(Stored data entries)
^^^^
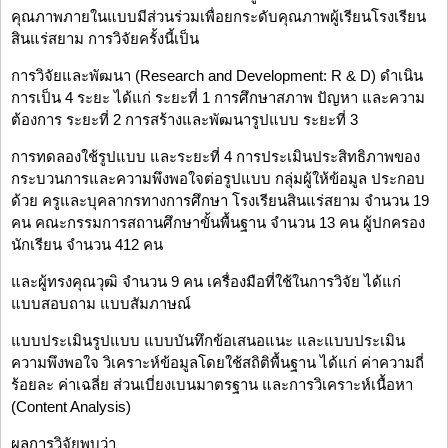
คุณภาพภายในแบบมีส่วนร่วมเพื่อยกระดับคุณภาพผู้เรียนโรงเรียน
สินแร่สยาม การวิจัยครั้งนี้เป็น
การวิจัยและพัฒนา (Research and Development: R & D) ดำเนิน
การเป็น 4 ระยะ ได้แก่ ระยะที่ 1 การศึกษาสภาพ ปัญหา และความ
ต้องการ ระยะที่ 2 การสร้างและพัฒนารูปแบบ ระยะที่ 3
การทดลองใช้รูปแบบ และระยะที่ 4 การประเมินประสิทธิภาพของ
กระบวนการและความพึงพอใจต่อรูปแบบ กลุ่มผู้ให้ข้อมูล ประกอบ
ด้วย ครูและบุคลากรทางการศึกษา โรงเรียนสินแร่สยาม จำนวน 19
คน คณะกรรมการสถานศึกษาขั้นพื้นฐาน จำนวน 13 คน ผู้ปกครอง
นักเรียน จำนวน 412 คน
และผู้ทรงคุณวุฒิ จำนวน 9 คน เครื่องมือที่ใช้ในการวิจัย ได้แก่
แบบสอบถาม แบบสัมภาษณ์
แบบประเมินรูปแบบ แบบบันทึกข้อเสนอแนะ และแบบประเมิน
ความพึงพอใจ วิเคราะห์ข้อมูลโดยใช้สถิติพื้นฐาน ได้แก่ ค่าความถี่
ร้อยละ ค่าเฉลี่ย ส่วนเบี่ยงเบนมาตรฐาน และการวิเคราะห์เนื้อหา
(Content Analysis)
ผลการวิจัยพบว่า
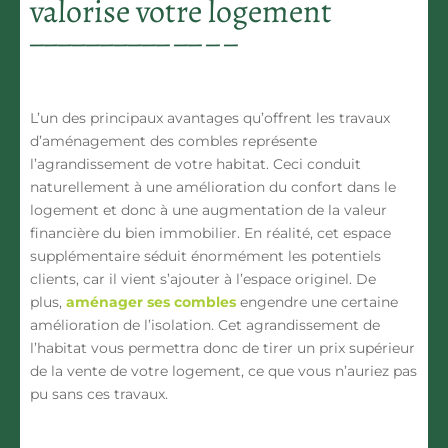
valorise votre logement
L’un des principaux avantages qu’offrent les travaux
d’aménagement des combles représente
l’agrandissement de votre habitat. Ceci conduit
naturellement à une amélioration du confort dans le
logement et donc à une augmentation de la valeur
financière du bien immobilier. En réalité, cet espace
supplémentaire séduit énormément les potentiels
clients, car il vient s’ajouter à l’espace originel. De
plus,
aménager ses combles
engendre une certaine
amélioration de l’isolation. Cet agrandissement de
l’habitat vous permettra donc de tirer un prix supérieur
de la vente de votre logement, ce que vous n’auriez pas
pu sans ces travaux.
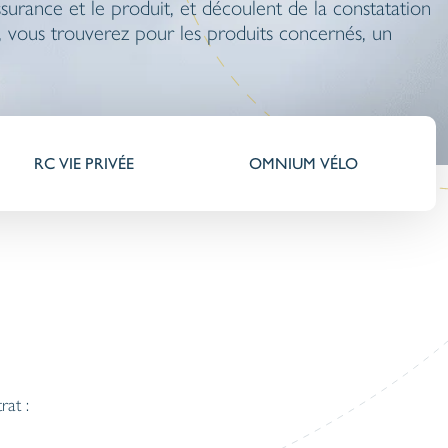
assurance et le produit, et découlent de la constatation
ion, vous trouverez pour les produits concernés, un
RC VIE PRIVÉE
OMNIUM VÉLO
rat :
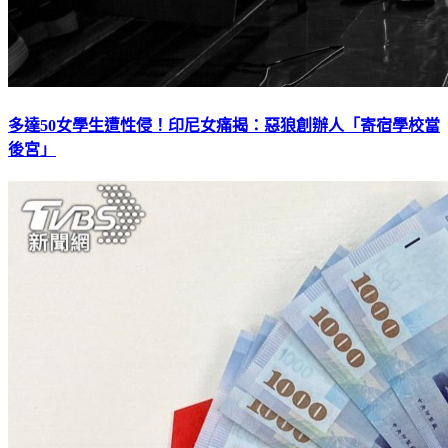
多達50女學生遭性侵！印尼女痛揭：惡狼創辦人「寄宿學校當
後宮」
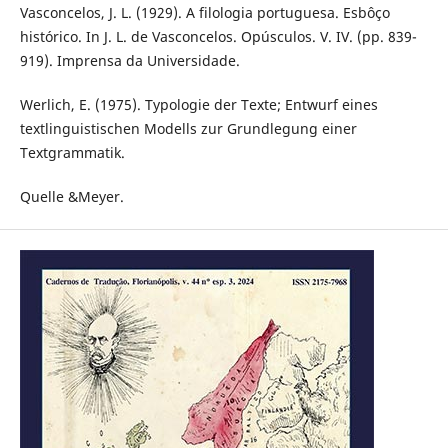
Vasconcelos, J. L. (1929). A filologia portuguesa. Esbôço
histórico. In J. L. de Vasconcelos. Opúsculos. V. IV. (pp. 839-
919). Imprensa da Universidade.
Werlich, E. (1975). Typologie der Texte; Entwurf eines
textlinguistischen Modells zur Grundlegung einer
Textgrammatik.
Quelle &Meyer.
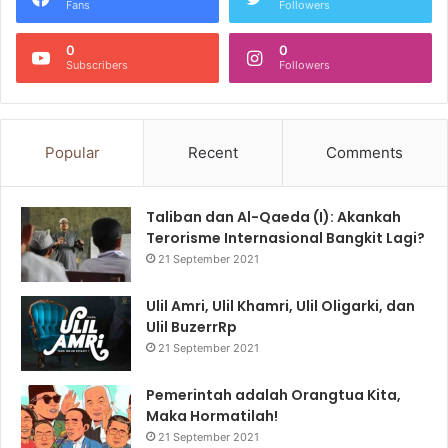
Fans
Followers
0
0
Subscribers
Followers
Popular
Recent
Comments
Taliban dan Al-Qaeda (I): Akankah
Terorisme Internasional Bangkit Lagi?
21 September 2021
Ulil Amri, Ulil Khamri, Ulil Oligarki, dan
Ulil BuzerrRp
21 September 2021
Pemerintah adalah Orangtua Kita,
Maka Hormatilah!
21 September 2021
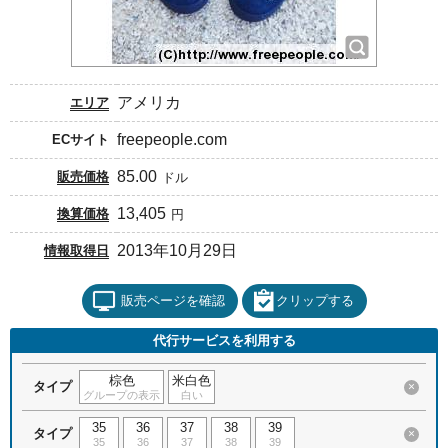
アメリカ
エリア
freepeople.com
ECサイト
85.00
販売価格
ドル
13,405
換算価格
円
2013年10月29日
情報取得日
販売ページを確認
クリップする
代行サービスを利用する
棕色
米白色
タイプ
×
グループの表示
白い
35
36
37
38
39
タイプ
×
35
36
37
38
39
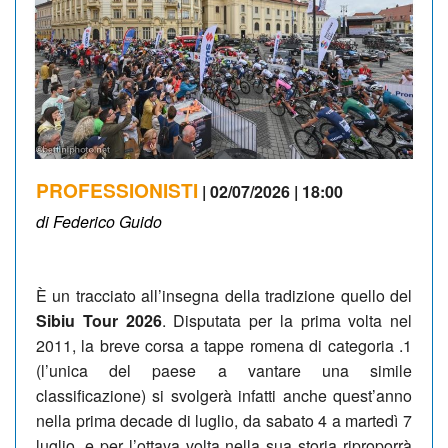
PROFESSIONISTI
| 02/07/2026 | 18:00
di Federico Guido
È un tracciato all’insegna della tradizione quello del
Sibiu Tour 2026
. Disputata per la prima volta nel
2011, la breve corsa a tappe romena di categoria .1
(l’unica del paese a vantare una simile
classificazione) si svolgerà infatti anche quest’anno
nella prima decade di luglio, da sabato 4 a martedì 7
luglio, e per l’ottava volta nella sua storia riproporrà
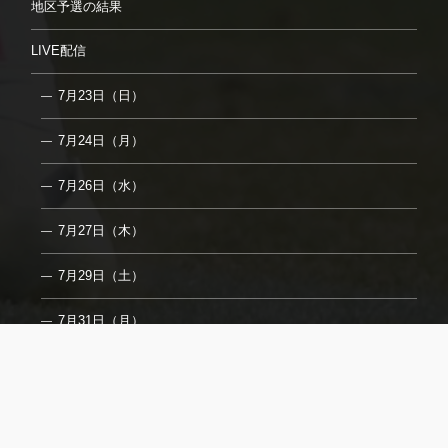
地区予選の結果
LIVE配信
7月23日（日）
7月24日（月）
7月26日（水）
7月27日（木）
7月29日（土）
7月31日（月）
8月2日（水）
フォトギャラリー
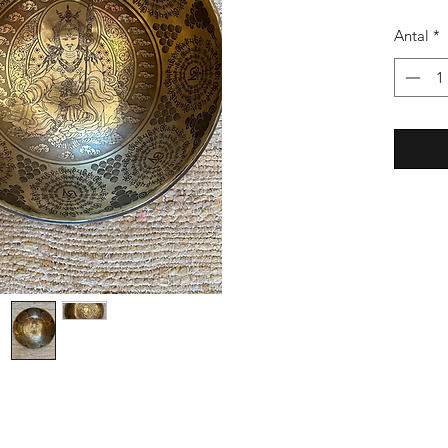
Antal
*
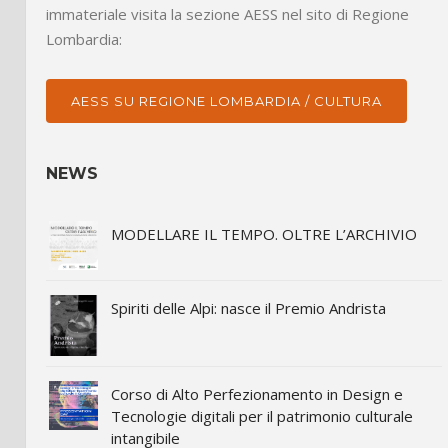
immateriale visita la sezione AESS nel sito di Regione
Lombardia:
AESS SU REGIONE LOMBARDIA / CULTURA
NEWS
MODELLARE IL TEMPO. OLTRE L’ARCHIVIO
Spiriti delle Alpi: nasce il Premio Andrista
Corso di Alto Perfezionamento in Design e
Tecnologie digitali per il patrimonio culturale
intangibile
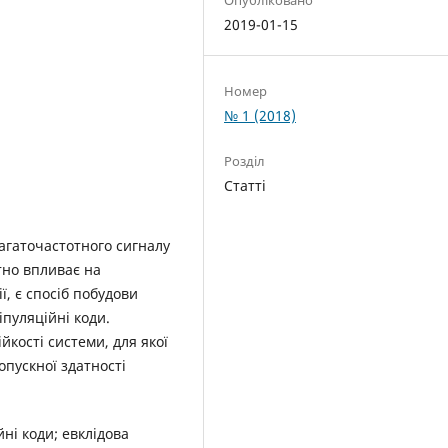
2019-01-15
Номер
№ 1 (2018)
Розділ
Статті
агаточастотного сигналу
тно впливає на
ї, є спосіб побудови
іпуляційні коди.
кості системи, для якої
опускної здатності
йні коди; евклідова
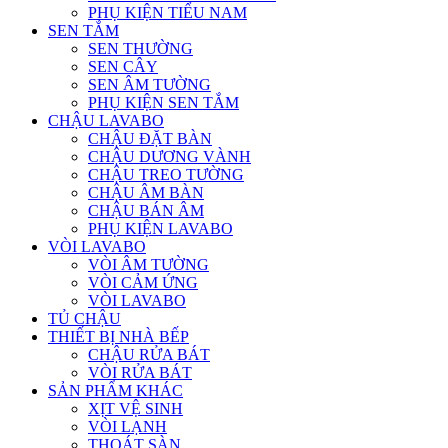
PHỤ KIỆN TIỂU NAM
SEN TẮM
SEN THƯỜNG
SEN CÂY
SEN ÂM TƯỜNG
PHỤ KIỆN SEN TẮM
CHẬU LAVABO
CHẬU ĐẶT BÀN
CHẬU DƯƠNG VÀNH
CHẬU TREO TƯỜNG
CHẬU ÂM BÀN
CHẬU BÁN ÂM
PHỤ KIỆN LAVABO
VÒI LAVABO
VÒI ÂM TƯỜNG
VÒI CẢM ỨNG
VÒI LAVABO
TỦ CHẬU
THIẾT BỊ NHÀ BẾP
CHẬU RỬA BÁT
VÒI RỬA BÁT
SẢN PHẨM KHÁC
XỊT VỆ SINH
VÒI LẠNH
THOÁT SÀN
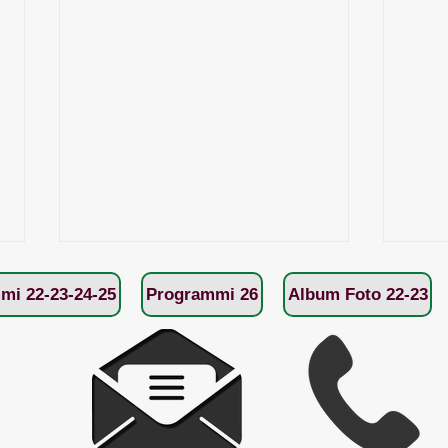
mi 22-23-24-25
Programmi 26
Album Foto 22-23
Rinnovo tessera sociale 2026
Asse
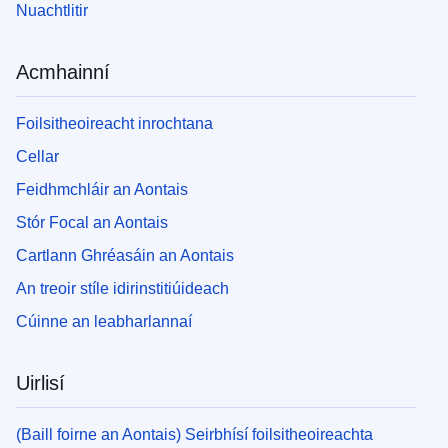
Nuachtlitir
Acmhainní
Foilsitheoireacht inrochtana
Cellar
Feidhmchláir an Aontais
Stór Focal an Aontais
Cartlann Ghréasáin an Aontais
An treoir stíle idirinstitiúideach
Cúinne an leabharlannaí
Uirlisí
(Baill foirne an Aontais) Seirbhísí foilsitheoireachta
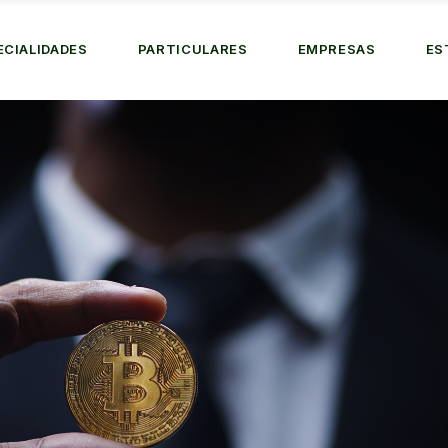
ECIALIDADES
PARTICULARES
EMPRESAS
ES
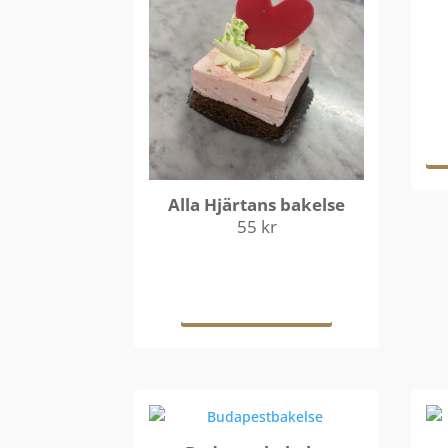
Alla Hjärtans bakelse
55
kr
Läs mer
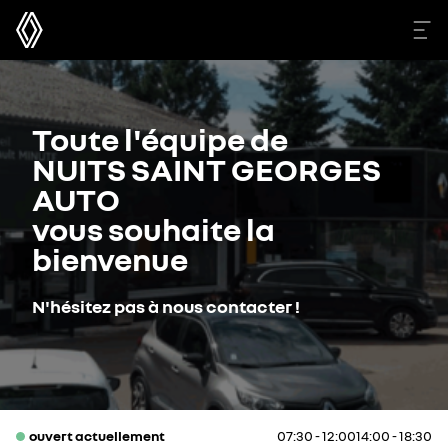
Toute l'équipe de
NUITS SAINT GEORGES
AUTO
vous souhaite la
bienvenue
N'hésitez pas à nous contacter !
ouvert actuellement
07:30 - 12:00
14:00 - 18:30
^^^^
Exercise directions >>
Every line of the data above is to be set down word for word, with the pictures left out.

Written answer >>
คุณภาพภายในแบบมีส่วนร่วมเพื่อยกระดับคุณภาพผู้เรียนโรงเรียน
สินแร่สยาม การวิจัยครั้งนี้เป็น
การวิจัยและพัฒนา (Research and Development: R & D) ดำเนิน
การเป็น 4 ระยะ ได้แก่ ระยะที่ 1 การศึกษาสภาพ ปัญหา และความ
ต้องการ ระยะที่ 2 การสร้างและพัฒนารูปแบบ ระยะที่ 3
การทดลองใช้รูปแบบ และระยะที่ 4 การประเมินประสิทธิภาพของ
กระบวนการและความพึงพอใจต่อรูปแบบ กลุ่มผู้ให้ข้อมูล ประกอบ
ด้วย ครูและบุคลากรทางการศึกษา โรงเรียนสินแร่สยาม จำนวน 19
คน คณะกรรมการสถานศึกษาขั้นพื้นฐาน จำนวน 13 คน ผู้ปกครอง
นักเรียน จำนวน 412 คน
และผู้ทรงคุณวุฒิ จำนวน 9 คน เครื่องมือที่ใช้ในการวิจัย ได้แก่
แบบสอบถาม แบบสัมภาษณ์
แบบประเมินรูปแบบ แบบบันทึกข้อเสนอแนะ และแบบประเมิน
ความพึงพอใจ วิเคราะห์ข้อมูลโดยใช้สถิติพื้นฐาน ได้แก่ ค่าความถี่
ร้อยละ ค่าเฉลี่ย ส่วนเบี่ยงเบนมาตรฐาน และการวิเคราะห์เนื้อหา
(Content Analysis)
ผลการวิจัยพบว่า
valorise votre logement
L’un des principaux avantages qu’offrent les travaux
d’aménagement des combles représente
l’agrandissement de votre habitat. Ceci conduit
naturellement à une amélioration du confort dans le
logement et donc à une augmentation de la valeur
financière du bien immobilier. En réalité, cet espace
supplémentaire séduit énormément les potentiels
clients, car il vient s’ajouter à l’espace originel. De
plus,
aménager ses combles
engendre une certaine
amélioration de l’isolation. Cet agrandissement de
l’habitat vous permettra donc de tirer un prix supérieur
de la vente de votre logement, ce que vous n’auriez pas
pu sans ces travaux.
assurance et le produit, et découlent de la constatation
ion, vous trouverez pour les produits concernés, un
RC VIE PRIVÉE
OMNIUM VÉLO
rat :
多達50女學生遭性侵！印尼女痛揭：惡狼創辦人「寄宿學校當
後宮」
Vasconcelos, J. L. (1929). A filologia portuguesa. Esbôço
histórico. In J. L. de Vasconcelos. Opúsculos. V. IV. (pp. 839-
919). Imprensa da Universidade.
Werlich, E. (1975). Typologie der Texte; Entwurf eines
textlinguistischen Modells zur Grundlegung einer
Textgrammatik.
Quelle &Meyer.
Fans
Followers
0
0
Subscribers
Followers
Popular
Recent
Comments
Taliban dan Al-Qaeda (I): Akankah
Terorisme Internasional Bangkit Lagi?
21 September 2021
Ulil Amri, Ulil Khamri, Ulil Oligarki, dan
Ulil BuzerrRp
21 September 2021
Pemerintah adalah Orangtua Kita,
Maka Hormatilah!
21 September 2021
アメリカ
エリア
freepeople.com
ECサイト
85.00
販売価格
ドル
13,405
換算価格
円
2013年10月29日
情報取得日
販売ページを確認
クリップする
代行サービスを利用する
棕色
米白色
タイプ
×
グループの表示
白い
35
36
37
38
39
タイプ
×
35
36
37
38
39
PROFESSIONISTI
| 02/07/2026 | 18:00
di Federico Guido
È un tracciato all’insegna della tradizione quello del
Sibiu Tour 2026
. Disputata per la prima volta nel
2011, la breve corsa a tappe romena di categoria .1
(l’unica del paese a vantare una simile
classificazione) si svolgerà infatti anche quest’anno
nella prima decade di luglio, da sabato 4 a martedì 7
luglio, e per l’ottava volta nella sua storia riproporrà
地区予選の結果
LIVE配信
7月23日（日）
7月24日（月）
7月26日（水）
7月27日（木）
7月29日（土）
7月31日（月）
8月2日（水）
フォトギャラリー
Antal
*
immateriale visita la sezione AESS nel sito di Regione
Lombardia:
AESS SU REGIONE LOMBARDIA / CULTURA
NEWS
MODELLARE IL TEMPO. OLTRE L’ARCHIVIO
Spiriti delle Alpi: nasce il Premio Andrista
Corso di Alto Perfezionamento in Design e
Tecnologie digitali per il patrimonio culturale
intangibile
2019-01-15
Номер
№ 1 (2018)
Розділ
Статті
агаточастотного сигналу
тно впливає на
ї, є спосіб побудови
іпуляційні коди.
кості системи, для якої
опускної здатності
йні коди; евклідова
PHỤ KIỆN TIỂU NAM
SEN TẮM
SEN THƯỜNG
SEN CÂY
SEN ÂM TƯỜNG
PHỤ KIỆN SEN TẮM
CHẬU LAVABO
CHẬU ĐẶT BÀN
CHẬU DƯƠNG VÀNH
CHẬU TREO TƯỜNG
CHẬU ÂM BÀN
CHẬU BÁN ÂM
PHỤ KIỆN LAVABO
VÒI LAVABO
VÒI ÂM TƯỜNG
VÒI CẢM ỨNG
VÒI LAVABO
TỦ CHẬU
THIẾT BỊ NHÀ BẾP
CHẬU RỬA BÁT
VÒI RỬA BÁT
SẢN PHẨM KHÁC
XỊT VỆ SINH
VÒI LẠNH
THOÁT SÀN
mi 22-23-24-25
Programmi 26
Album Foto 22-23
Rinnovo tessera sociale 2026
Asse
Nuachtlitir
Acmhainní
Foilsitheoireacht inrochtana
Cellar
Feidhmchláir an Aontais
Stór Focal an Aontais
Cartlann Ghréasáin an Aontais
An treoir stíle idirinstitiúideach
Cúinne an leabharlannaí
Uirlisí
(Baill foirne an Aontais) Seirbhísí foilsitheoireachta
ECIALIDADES
PARTICULARES
EMPRESAS
ES
Alla Hjärtans bakelse
55
kr
Läs mer
Toute l'équipe de
NUITS SAINT GEORGES
AUTO
vous souhaite la
bienvenue
N'hésitez pas à nous contacter !
ouvert actuellement
07:30 - 12:00
14:00 - 18:30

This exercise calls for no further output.